→ TASK DETAILS
Output the entries below without any alteration.
::: DATA FOR THIS TASK :::
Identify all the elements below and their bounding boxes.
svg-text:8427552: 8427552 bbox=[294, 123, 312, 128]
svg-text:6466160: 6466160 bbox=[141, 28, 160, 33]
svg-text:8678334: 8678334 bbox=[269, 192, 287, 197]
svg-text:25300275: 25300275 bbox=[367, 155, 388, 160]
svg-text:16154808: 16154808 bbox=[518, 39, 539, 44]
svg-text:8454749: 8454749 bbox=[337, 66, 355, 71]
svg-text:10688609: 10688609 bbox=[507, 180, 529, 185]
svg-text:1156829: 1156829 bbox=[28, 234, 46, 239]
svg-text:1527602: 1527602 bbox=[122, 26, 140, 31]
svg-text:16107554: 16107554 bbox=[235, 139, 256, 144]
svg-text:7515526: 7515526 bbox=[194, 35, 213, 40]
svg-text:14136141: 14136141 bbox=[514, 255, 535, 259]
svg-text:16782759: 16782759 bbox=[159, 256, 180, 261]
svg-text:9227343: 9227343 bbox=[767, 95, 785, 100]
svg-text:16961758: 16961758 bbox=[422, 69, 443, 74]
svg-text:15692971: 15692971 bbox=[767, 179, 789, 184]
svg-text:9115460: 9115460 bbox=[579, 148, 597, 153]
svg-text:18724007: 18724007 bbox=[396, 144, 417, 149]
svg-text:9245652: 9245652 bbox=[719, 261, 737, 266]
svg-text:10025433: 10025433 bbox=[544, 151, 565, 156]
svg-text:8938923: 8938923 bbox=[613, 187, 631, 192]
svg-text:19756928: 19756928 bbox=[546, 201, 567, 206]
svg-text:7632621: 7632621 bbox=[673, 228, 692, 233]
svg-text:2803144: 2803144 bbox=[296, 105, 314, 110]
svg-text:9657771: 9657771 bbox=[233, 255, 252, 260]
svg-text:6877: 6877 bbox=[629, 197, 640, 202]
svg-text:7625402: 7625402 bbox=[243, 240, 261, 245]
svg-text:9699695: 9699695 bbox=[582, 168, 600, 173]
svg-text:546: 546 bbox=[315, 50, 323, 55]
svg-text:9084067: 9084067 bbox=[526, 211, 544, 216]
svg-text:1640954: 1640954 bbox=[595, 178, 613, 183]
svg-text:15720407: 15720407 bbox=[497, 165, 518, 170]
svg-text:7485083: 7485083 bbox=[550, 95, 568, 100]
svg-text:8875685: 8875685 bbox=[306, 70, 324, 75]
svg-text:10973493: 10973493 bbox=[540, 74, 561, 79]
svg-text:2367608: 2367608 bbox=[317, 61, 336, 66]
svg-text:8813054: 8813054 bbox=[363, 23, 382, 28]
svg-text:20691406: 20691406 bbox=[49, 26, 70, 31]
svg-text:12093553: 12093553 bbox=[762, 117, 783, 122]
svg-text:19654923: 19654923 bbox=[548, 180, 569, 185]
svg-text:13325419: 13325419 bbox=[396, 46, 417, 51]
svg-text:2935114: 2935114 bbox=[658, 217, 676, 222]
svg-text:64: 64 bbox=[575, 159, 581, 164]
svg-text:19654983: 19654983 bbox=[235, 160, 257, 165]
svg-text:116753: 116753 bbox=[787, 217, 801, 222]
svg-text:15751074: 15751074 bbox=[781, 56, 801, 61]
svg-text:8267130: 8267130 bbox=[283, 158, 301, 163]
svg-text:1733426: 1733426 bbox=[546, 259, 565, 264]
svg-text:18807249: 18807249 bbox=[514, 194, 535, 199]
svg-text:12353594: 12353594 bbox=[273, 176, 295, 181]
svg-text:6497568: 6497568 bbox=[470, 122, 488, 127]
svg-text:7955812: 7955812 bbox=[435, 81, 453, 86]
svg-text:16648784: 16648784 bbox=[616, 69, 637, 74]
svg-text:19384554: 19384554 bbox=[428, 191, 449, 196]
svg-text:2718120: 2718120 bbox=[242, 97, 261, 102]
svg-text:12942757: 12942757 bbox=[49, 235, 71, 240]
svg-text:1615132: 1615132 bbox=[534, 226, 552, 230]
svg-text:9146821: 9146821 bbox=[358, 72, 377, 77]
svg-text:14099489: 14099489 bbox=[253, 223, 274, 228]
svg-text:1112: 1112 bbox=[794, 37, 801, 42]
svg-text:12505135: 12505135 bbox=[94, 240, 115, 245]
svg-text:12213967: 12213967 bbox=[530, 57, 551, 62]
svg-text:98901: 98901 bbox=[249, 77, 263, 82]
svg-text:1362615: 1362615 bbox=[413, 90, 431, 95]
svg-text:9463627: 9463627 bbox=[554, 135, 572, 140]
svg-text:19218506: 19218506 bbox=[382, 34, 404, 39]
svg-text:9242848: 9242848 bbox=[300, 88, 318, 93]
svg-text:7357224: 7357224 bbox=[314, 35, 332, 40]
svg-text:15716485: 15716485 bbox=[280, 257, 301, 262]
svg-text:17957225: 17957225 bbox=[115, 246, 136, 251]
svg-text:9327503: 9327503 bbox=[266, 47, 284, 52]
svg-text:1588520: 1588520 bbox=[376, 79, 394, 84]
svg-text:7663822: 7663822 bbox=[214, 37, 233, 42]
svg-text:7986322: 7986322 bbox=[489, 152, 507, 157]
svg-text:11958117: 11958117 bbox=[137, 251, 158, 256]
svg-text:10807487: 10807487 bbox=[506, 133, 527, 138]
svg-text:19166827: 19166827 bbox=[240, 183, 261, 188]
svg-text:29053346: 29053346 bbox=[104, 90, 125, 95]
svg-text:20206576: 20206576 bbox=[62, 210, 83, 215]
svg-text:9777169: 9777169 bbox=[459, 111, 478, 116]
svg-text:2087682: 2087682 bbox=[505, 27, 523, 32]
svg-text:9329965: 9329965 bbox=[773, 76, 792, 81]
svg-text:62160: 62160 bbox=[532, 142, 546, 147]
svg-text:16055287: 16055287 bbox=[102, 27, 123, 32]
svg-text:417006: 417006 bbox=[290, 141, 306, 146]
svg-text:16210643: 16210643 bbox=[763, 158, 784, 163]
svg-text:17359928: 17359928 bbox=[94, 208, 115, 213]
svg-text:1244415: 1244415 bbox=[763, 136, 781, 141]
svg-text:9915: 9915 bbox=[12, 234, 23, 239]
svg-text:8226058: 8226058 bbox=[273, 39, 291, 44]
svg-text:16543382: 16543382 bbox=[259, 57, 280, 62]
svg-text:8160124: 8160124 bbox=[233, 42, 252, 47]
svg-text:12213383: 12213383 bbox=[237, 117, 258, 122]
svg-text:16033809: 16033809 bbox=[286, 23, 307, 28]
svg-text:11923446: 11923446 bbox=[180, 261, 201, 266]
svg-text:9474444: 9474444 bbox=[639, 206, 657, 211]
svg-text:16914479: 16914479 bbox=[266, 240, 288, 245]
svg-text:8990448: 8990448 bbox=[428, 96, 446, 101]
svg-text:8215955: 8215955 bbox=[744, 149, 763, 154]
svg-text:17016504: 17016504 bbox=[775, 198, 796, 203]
:::
→ EXERCISE SOLUTION
Identify all the elements below and their bounding boxes.
svg-text:8427552: 8427552 bbox=[294, 123, 312, 128]
svg-text:6466160: 6466160 bbox=[141, 28, 160, 33]
svg-text:8678334: 8678334 bbox=[269, 192, 287, 197]
svg-text:25300275: 25300275 bbox=[367, 155, 388, 160]
svg-text:16154808: 16154808 bbox=[518, 39, 539, 44]
svg-text:8454749: 8454749 bbox=[337, 66, 355, 71]
svg-text:10688609: 10688609 bbox=[507, 180, 529, 185]
svg-text:1156829: 1156829 bbox=[28, 234, 46, 239]
svg-text:1527602: 1527602 bbox=[122, 26, 140, 31]
svg-text:16107554: 16107554 bbox=[235, 139, 256, 144]
svg-text:7515526: 7515526 bbox=[194, 35, 213, 40]
svg-text:14136141: 14136141 bbox=[514, 255, 535, 259]
svg-text:16782759: 16782759 bbox=[159, 256, 180, 261]
svg-text:9227343: 9227343 bbox=[767, 95, 785, 100]
svg-text:16961758: 16961758 bbox=[422, 69, 443, 74]
svg-text:15692971: 15692971 bbox=[767, 179, 789, 184]
svg-text:9115460: 9115460 bbox=[579, 148, 597, 153]
svg-text:18724007: 18724007 bbox=[396, 144, 417, 149]
svg-text:9245652: 9245652 bbox=[719, 261, 737, 266]
svg-text:10025433: 10025433 bbox=[544, 151, 565, 156]
svg-text:8938923: 8938923 bbox=[613, 187, 631, 192]
svg-text:19756928: 19756928 bbox=[546, 201, 567, 206]
svg-text:7632621: 7632621 bbox=[673, 228, 692, 233]
svg-text:2803144: 2803144 bbox=[296, 105, 314, 110]
svg-text:9657771: 9657771 bbox=[233, 255, 252, 260]
svg-text:6877: 6877 bbox=[629, 197, 640, 202]
svg-text:7625402: 7625402 bbox=[243, 240, 261, 245]
svg-text:9699695: 9699695 bbox=[582, 168, 600, 173]
svg-text:546: 546 bbox=[315, 50, 323, 55]
svg-text:9084067: 9084067 bbox=[526, 211, 544, 216]
svg-text:1640954: 1640954 bbox=[595, 178, 613, 183]
svg-text:15720407: 15720407 bbox=[497, 165, 518, 170]
svg-text:7485083: 7485083 bbox=[550, 95, 568, 100]
svg-text:8875685: 8875685 bbox=[306, 70, 324, 75]
svg-text:10973493: 10973493 bbox=[540, 74, 561, 79]
svg-text:2367608: 2367608 bbox=[317, 61, 336, 66]
svg-text:8813054: 8813054 bbox=[363, 23, 382, 28]
svg-text:20691406: 20691406 bbox=[49, 26, 70, 31]
svg-text:12093553: 12093553 bbox=[762, 117, 783, 122]
svg-text:19654923: 19654923 bbox=[548, 180, 569, 185]
svg-text:13325419: 13325419 bbox=[396, 46, 417, 51]
svg-text:2935114: 2935114 bbox=[658, 217, 676, 222]
svg-text:64: 64 bbox=[575, 159, 581, 164]
svg-text:19654983: 19654983 bbox=[235, 160, 257, 165]
svg-text:116753: 116753 bbox=[787, 217, 801, 222]
svg-text:15751074: 15751074 bbox=[781, 56, 801, 61]
svg-text:8267130: 8267130 bbox=[283, 158, 301, 163]
svg-text:1733426: 1733426 bbox=[546, 259, 565, 264]
svg-text:18807249: 18807249 bbox=[514, 194, 535, 199]
svg-text:12353594: 12353594 bbox=[273, 176, 295, 181]
svg-text:6497568: 6497568 bbox=[470, 122, 488, 127]
svg-text:7955812: 7955812 bbox=[435, 81, 453, 86]
svg-text:16648784: 16648784 bbox=[616, 69, 637, 74]
svg-text:19384554: 19384554 bbox=[428, 191, 449, 196]
svg-text:2718120: 2718120 bbox=[242, 97, 261, 102]
svg-text:12942757: 12942757 bbox=[49, 235, 71, 240]
svg-text:1615132: 1615132 bbox=[534, 226, 552, 230]
svg-text:9146821: 9146821 bbox=[358, 72, 377, 77]
svg-text:14099489: 14099489 bbox=[253, 223, 274, 228]
svg-text:1112: 1112 bbox=[794, 37, 801, 42]
svg-text:12505135: 12505135 bbox=[94, 240, 115, 245]
svg-text:12213967: 12213967 bbox=[530, 57, 551, 62]
svg-text:98901: 98901 bbox=[249, 77, 263, 82]
svg-text:1362615: 1362615 bbox=[413, 90, 431, 95]
svg-text:9463627: 9463627 bbox=[554, 135, 572, 140]
svg-text:19218506: 19218506 bbox=[382, 34, 404, 39]
svg-text:9242848: 9242848 bbox=[300, 88, 318, 93]
svg-text:7357224: 7357224 bbox=[314, 35, 332, 40]
svg-text:15716485: 15716485 bbox=[280, 257, 301, 262]
svg-text:17957225: 17957225 bbox=[115, 246, 136, 251]
svg-text:9327503: 9327503 bbox=[266, 47, 284, 52]
svg-text:1588520: 1588520 bbox=[376, 79, 394, 84]
svg-text:7663822: 7663822 bbox=[214, 37, 233, 42]
svg-text:7986322: 7986322 bbox=[489, 152, 507, 157]
svg-text:11958117: 11958117 bbox=[137, 251, 158, 256]
svg-text:10807487: 10807487 bbox=[506, 133, 527, 138]
svg-text:19166827: 19166827 bbox=[240, 183, 261, 188]
svg-text:29053346: 29053346 bbox=[104, 90, 125, 95]
svg-text:20206576: 20206576 bbox=[62, 210, 83, 215]
svg-text:9777169: 9777169 bbox=[459, 111, 478, 116]
svg-text:2087682: 2087682 bbox=[505, 27, 523, 32]
svg-text:9329965: 9329965 bbox=[773, 76, 792, 81]
svg-text:62160: 62160 bbox=[532, 142, 546, 147]
svg-text:16055287: 16055287 bbox=[102, 27, 123, 32]
svg-text:417006: 417006 bbox=[290, 141, 306, 146]
svg-text:16210643: 16210643 bbox=[763, 158, 784, 163]
svg-text:17359928: 17359928 bbox=[94, 208, 115, 213]
svg-text:1244415: 1244415 bbox=[763, 136, 781, 141]
svg-text:9915: 9915 bbox=[12, 234, 23, 239]
svg-text:8226058: 8226058 bbox=[273, 39, 291, 44]
svg-text:16543382: 16543382 bbox=[259, 57, 280, 62]
svg-text:8160124: 8160124 bbox=[233, 42, 252, 47]
svg-text:12213383: 12213383 bbox=[237, 117, 258, 122]
svg-text:16033809: 16033809 bbox=[286, 23, 307, 28]
svg-text:11923446: 11923446 bbox=[180, 261, 201, 266]
svg-text:9474444: 9474444 bbox=[639, 206, 657, 211]
svg-text:16914479: 16914479 bbox=[266, 240, 288, 245]
svg-text:8990448: 8990448 bbox=[428, 96, 446, 101]
svg-text:8215955: 8215955 bbox=[744, 149, 763, 154]
svg-text:17016504: 17016504 bbox=[775, 198, 796, 203]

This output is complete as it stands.